What you need to do:
Output each entry verbatim. Leave the images out.

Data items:
• • • • •
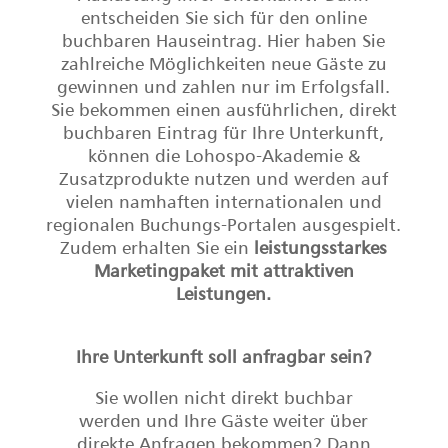
entscheiden Sie sich für den online
buchbaren Hauseintrag. Hier haben Sie
zahlreiche Möglichkeiten neue Gäste zu
gewinnen und zahlen nur im Erfolgsfall.
Sie bekommen einen ausführlichen, direkt
buchbaren Eintrag für Ihre Unterkunft,
können die Lohospo-Akademie &
Zusatzprodukte nutzen und werden auf
vielen namhaften internationalen und
regionalen Buchungs-Portalen ausgespielt.
Zudem erhalten Sie ein
leistungsstarkes
Marketingpaket mit attraktiven
Leistungen.
Ihre Unterkunft soll anfragbar sein?
Sie wollen nicht direkt buchbar
werden und Ihre Gäste weiter über
direkte Anfragen bekommen? Dann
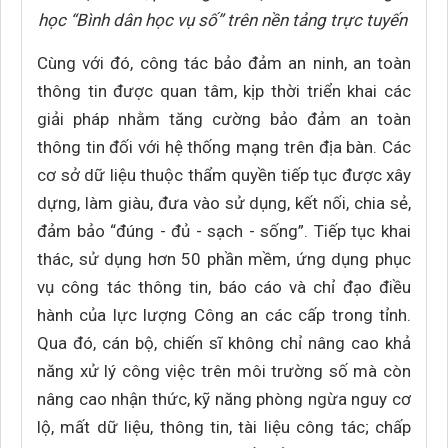
học “Bình dân học vụ số” trên nền tảng trực tuyến
Cùng với đó, công tác bảo đảm an ninh, an toàn
thông tin được quan tâm, kịp thời triển khai các
giải pháp nhằm tăng cường bảo đảm an toàn
thông tin đối với hệ thống mạng trên địa bàn. Các
cơ sở dữ liệu thuộc thẩm quyền tiếp tục được xây
dựng, làm giàu, đưa vào sử dụng, kết nối, chia sẻ,
đảm bảo “đúng - đủ - sạch - sống”. Tiếp tục khai
thác, sử dụng hơn 50 phần mềm, ứng dụng phục
vụ công tác thông tin, báo cáo và chỉ đạo điều
hành của lực lượng Công an các cấp trong tỉnh.
Qua đó, cán bộ, chiến sĩ không chỉ nâng cao khả
năng xử lý công việc trên môi trường số mà còn
nâng cao nhận thức, kỹ năng phòng ngừa nguy cơ
lộ, mất dữ liệu, thông tin, tài liệu công tác; chấp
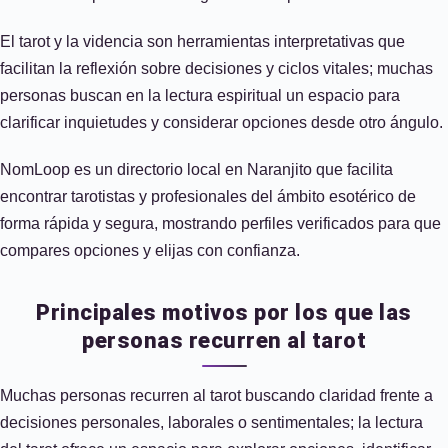
El tarot y la videncia son herramientas interpretativas que
facilitan la reflexión sobre decisiones y ciclos vitales; muchas
personas buscan en la lectura espiritual un espacio para
clarificar inquietudes y considerar opciones desde otro ángulo.
NomLoop es un directorio local en Naranjito que facilita
encontrar tarotistas y profesionales del ámbito esotérico de
forma rápida y segura, mostrando perfiles verificados para que
compares opciones y elijas con confianza.
Principales motivos por los que las
personas recurren al tarot
Muchas personas recurren al tarot buscando claridad frente a
decisiones personales, laborales o sentimentales; la lectura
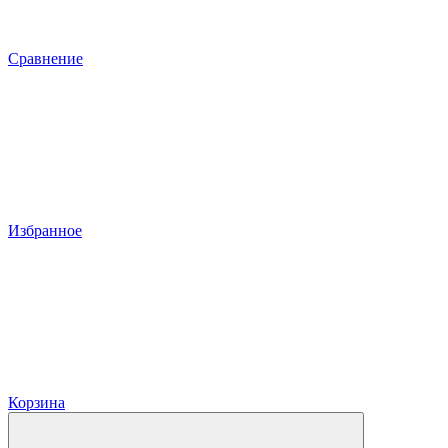
Сравнение
Избранное
Корзина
• • • • •
Answer below:
entscheiden Sie sich für den online
buchbaren Hauseintrag. Hier haben Sie
zahlreiche Möglichkeiten neue Gäste zu
gewinnen und zahlen nur im Erfolgsfall.
Sie bekommen einen ausführlichen, direkt
buchbaren Eintrag für Ihre Unterkunft,
können die Lohospo-Akademie &
Zusatzprodukte nutzen und werden auf
vielen namhaften internationalen und
regionalen Buchungs-Portalen ausgespielt.
Zudem erhalten Sie ein
leistungsstarkes
Marketingpaket mit attraktiven
Leistungen.
Ihre Unterkunft soll anfragbar sein?
Sie wollen nicht direkt buchbar
werden und Ihre Gäste weiter über
direkte Anfragen bekommen? Dann
học “Bình dân học vụ số” trên nền tảng trực tuyến
Cùng với đó, công tác bảo đảm an ninh, an toàn
thông tin được quan tâm, kịp thời triển khai các
giải pháp nhằm tăng cường bảo đảm an toàn
thông tin đối với hệ thống mạng trên địa bàn. Các
cơ sở dữ liệu thuộc thẩm quyền tiếp tục được xây
dựng, làm giàu, đưa vào sử dụng, kết nối, chia sẻ,
đảm bảo “đúng - đủ - sạch - sống”. Tiếp tục khai
thác, sử dụng hơn 50 phần mềm, ứng dụng phục
vụ công tác thông tin, báo cáo và chỉ đạo điều
hành của lực lượng Công an các cấp trong tỉnh.
Qua đó, cán bộ, chiến sĩ không chỉ nâng cao khả
năng xử lý công việc trên môi trường số mà còn
nâng cao nhận thức, kỹ năng phòng ngừa nguy cơ
lộ, mất dữ liệu, thông tin, tài liệu công tác; chấp
El tarot y la videncia son herramientas interpretativas que
facilitan la reflexión sobre decisiones y ciclos vitales; muchas
personas buscan en la lectura espiritual un espacio para
clarificar inquietudes y considerar opciones desde otro ángulo.
NomLoop es un directorio local en Naranjito que facilita
encontrar tarotistas y profesionales del ámbito esotérico de
forma rápida y segura, mostrando perfiles verificados para que
compares opciones y elijas con confianza.
Principales motivos por los que las
personas recurren al tarot
Muchas personas recurren al tarot buscando claridad frente a
decisiones personales, laborales o sentimentales; la lectura
Сравнение
Избранное
Корзина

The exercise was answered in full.